(Data extracted from a collection)
• • • • • • •

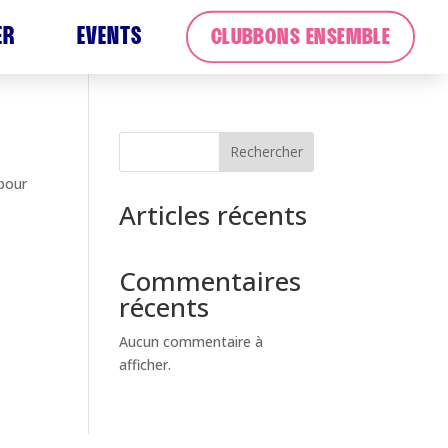
ER
EVENTS
CLUBBONS ENSEMBLE
Rechercher
 pour
Articles récents
Commentaires
récents
Aucun commentaire à
afficher.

• • • • • • •

From the first line to the last, output the data exactly; skip any pictures.

▶ _Output_:
ER
EVENTS
CLUBBONS ENSEMBLE
Rechercher
 pour
Articles récents
Commentaires
récents
Aucun commentaire à
afficher.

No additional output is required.